Etimologicamente, válvula é diminutivo de valva. No latim, valva era a porta de duas metades, que abrem uma para cada lado.
No português, tradicionalmente, valva significou apenas, e continua a significar, a concha dos moluscos, incluindo as dos bivalves, que têm duas valvas (Moraes Silva 1789); as duas metades da vagem do feijão, ervilha, e coisas desse tipo em vagens e cápsulas de frutos e sementes (Cândido de Figueiredo 1899); e mais uns outras aceções altamente especializadas (ver Infopédia ― termos médicos). Por sua vez, válvula ficou reservado para membranas ou peças que regulam o fluxo de líquido ou gás, deixando-o passar apenas num sentido. Primeiro, a propósito da circulação do sangue (Raphael Bluteau 1721), mais tarde também na mecânica (Moraes Silva 1858).
Mas a partir dos anos 50 começaram a aparecer na literatura médica brasileira alguns valva em vez do tradicional válvula, e nos anos 90 valva já era até o termo mais comum; e em 2001 a Sociedade Brasileira de Anatomia adotou oficialmente o termo valva para cada uma das tradicionais válvulas do coração (ver Aloir Queiroz de Araújo, “Valva ou válvula?”, Arquivos Brasileiros de Cardiologia, 2002), o que já se reflete nos dicionários brasileiros. Em Portugal manteve-se a terminologia tradicional, que é a que aparece no Priberam e pormenorizadamente na Infopédia ― termos médicos. De modo que baseado no Aulete e no Michaelis, temos no coração (com ligações à Wikipédia para quem estiver interessado em anatomia):
Termos tradicionais Novos termos
e em uso em Portugal anatómicos no Brasil
válvula mitral ou bicúspide valva atrioventricular esquerda
válvula tricúspide valva atrioventricular direita
válvula aórtica valva aórtica
válvula pulmonar valva pulmonar
A evolução no Brasil reflete a da terminologia em latim. Pesquisei no Google Books, e encontram-se em obras de anatomia os termos latinos a par dos vernáculos.
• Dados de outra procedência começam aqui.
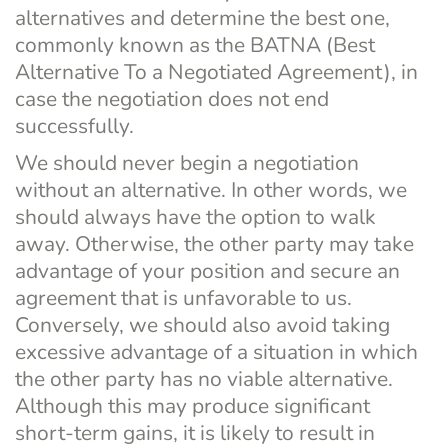
alternatives and determine the best one, 
commonly known as the BATNA (Best 
Alternative To a Negotiated Agreement), in 
case the negotiation does not end 
successfully.
We should never begin a negotiation 
without an alternative. In other words, we 
should always have the option to walk 
away. Otherwise, the other party may take 
advantage of your position and secure an 
agreement that is unfavorable to us.
Conversely, we should also avoid taking 
excessive advantage of a situation in which 
the other party has no viable alternative. 
Although this may produce significant 
short-term gains, it is likely to result in 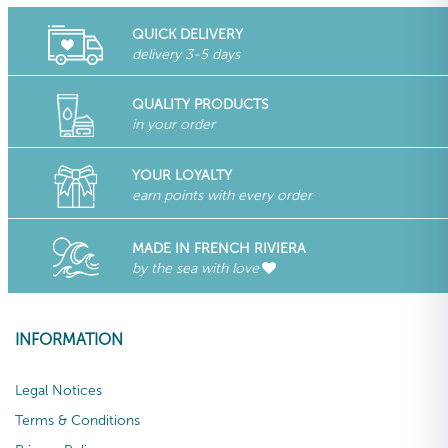
QUICK DELIVERY
delivery 3-5 days
QUALITY PRODUCTS
in your order
YOUR LOYALTY
earn points with every order
MADE IN FRENCH RIVIERA
by the sea with love
INFORMATION
Legal Notices
Terms & Conditions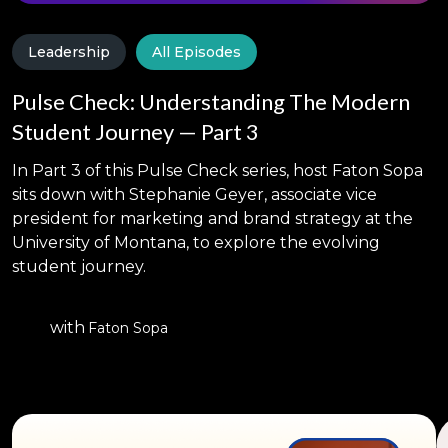
Leadership
All Episodes
Pulse Check: Understanding The Modern
Student Journey — Part 3
In Part 3 of this Pulse Check series, host Faton Sopa
sits down with Stephanie Geyer, associate vice
president for marketing and brand strategy at the
University of Montana, to explore the evolving
student journey.
with
Faton Sopa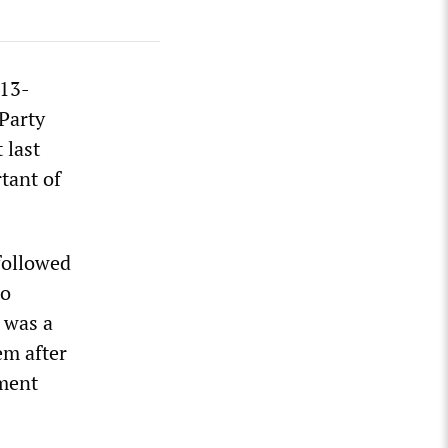
 13-
Party
 last
tant of
followed
to
t was a
em after
ament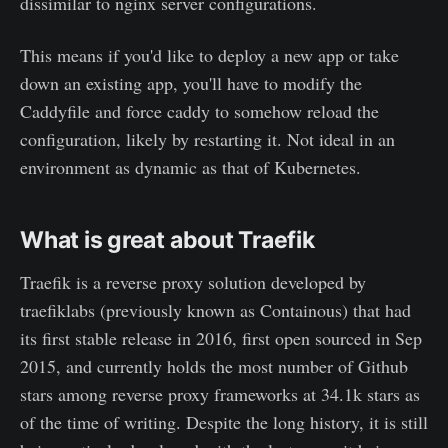
dissimilar to nginx server configurations.
This means if you'd like to deploy a new app or take
down an existing app, you'll have to modify the
Caddyfile and force caddy to somehow reload the
configuration, likely by restarting it. Not ideal in an
environment as dynamic as that of Kubernetes.
What is great about Traefik
Traefik is a reverse proxy solution developed by
traefiklabs (previously known as Containous) that had
its first stable release in 2016, first open sourced in Sep
2015, and currently holds the most number of Github
stars among reverse proxy frameworks at 34.1k stars as
of the time of writing. Despite the long history, it is still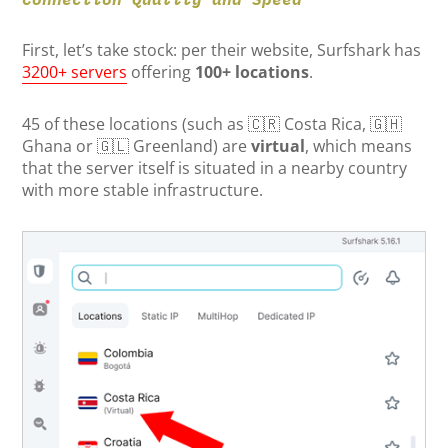
First, let’s take stock: per their website, Surfshark has
3200+ servers
offering
100+ locations
.
45 of these locations (such as 🇨🇷 Costa Rica, 🇬🇭
Ghana or 🇬🇱 Greenland) are
virtual
, which means
that the server itself is situated in a nearby country
with more stable infrastructure.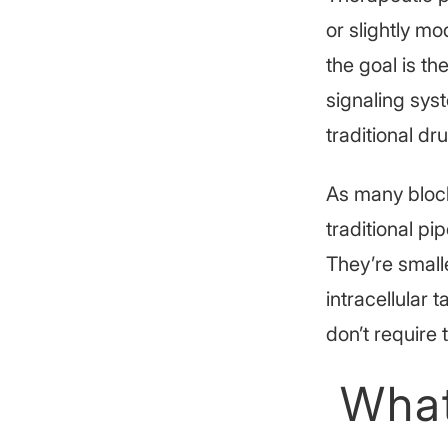
or slightly mod
the goal is th
signaling sys
traditional dr
As many block
traditional p
They’re small
intracellular 
don’t requir
What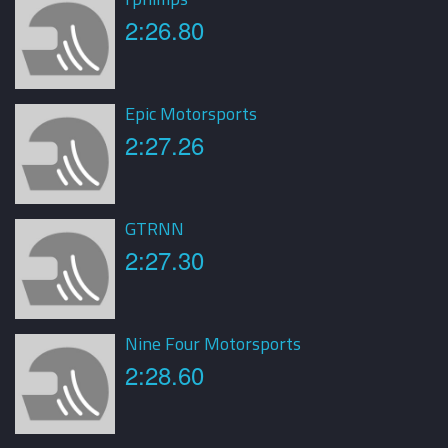
2:26.80
Epic Motorsports
2:27.26
GTRNN
2:27.30
Nine Four Motorsports
2:28.60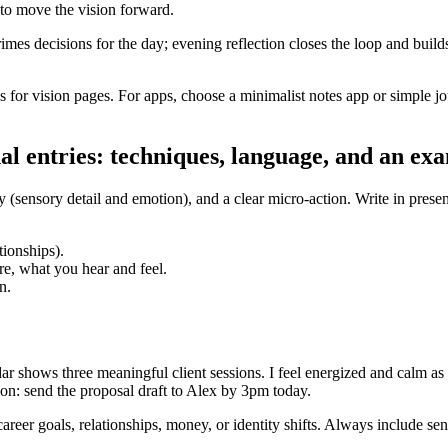
s to move the vision forward.
imes decisions for the day; evening reflection closes the loop and builds
s for vision pages. For apps, choose a minimalist notes app or simple 
al entries: techniques, language, and an ex
ity (sensory detail and emotion), and a clear micro-action. Write in pres
tionships).
re, what you hear and feel.
n.
r shows three meaningful client sessions. I feel energized and calm as I
tion: send the proposal draft to Alex by 3pm today.
areer goals, relationships, money, or identity shifts. Always include sen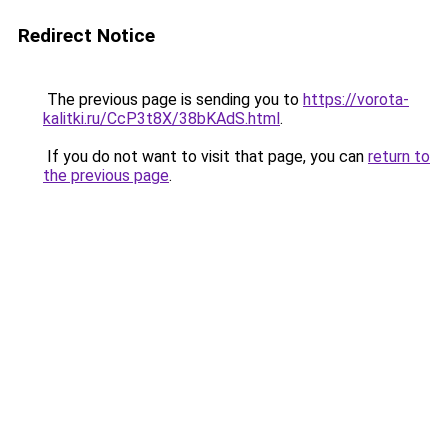
Redirect Notice
The previous page is sending you to
https://vorota-
kalitki.ru/CcP3t8X/38bKAdS.html
.
If you do not want to visit that page, you can
return to
the previous page
.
Antes de 1950 encontrei valvula aortae (literalmente ’válvula da aorta’) mas não valva aortae; este último só aparece, infrequentemente, nos anos 50; mas nos 70 já é dominante. Para isto terá contribuído a Nomina Anatomica (Wikipedia), uma terminologia em latim acordada internacionalmente. Na sua primeira edição, 1895 (p. 68), encontramos apenas valvula; mas na edição de 1961 (mas já aprovada em 1955 no 6º Congresso Internacional de Anatomistas) já vem valva aortae (valvula designa apenas compontentes da valva), tal como na sucessora da Nomina Anatomica, a Terminologia Anatomica de 1998, ainda em vigor (para os interessados, fica o acesso à Terminologia completa).
A terminologia latina influenciou pelo mos três brasileiros: Antônio Fortuna et al. (“Anatomia da valva atrioventricular esquerda”, Revista Brasileira de Cirurgia Cardiovascular 3(3), 1988). Queixando-se eles das duplas e triplas terminologias, dizem:
A nomenclatura recomendada pela Nomina Anatômica [5ª edição, 1984], constitui a alternativa para os que buscam a padronização da terminologia anatônica. De acordo com esta referência, utilizaremos, no presente trabalho, os termos “valva atrioventricular esquerda” [p. 203]
[…]
Conclusões
1 O termo “valva atrioventricular esquerda” deve ser preferido ao “válvula mitral”. [p. 207]
Também a tradicional válvula ileocecal passou a valva no Aulete e Michaelis (é uma prestimosa válvula/valva que impõe sentido único ao trânsito intestinal).
Este uso de valva no Brasil parece não ter ainda verdadeiramente passado para fora do contexto médico. Procurei na Hemeroteca Digital Brasileira, que tem o texto integral de imensos periódicos brasileiros, e encontrei valva aórtica só depois de 2010, e apenas três ocorrências; contra 19 de válvula aórtica no mesmo período. Isto vai de encontro à experiência do Schivile e Stafusa (ver pergunta e comentário acima).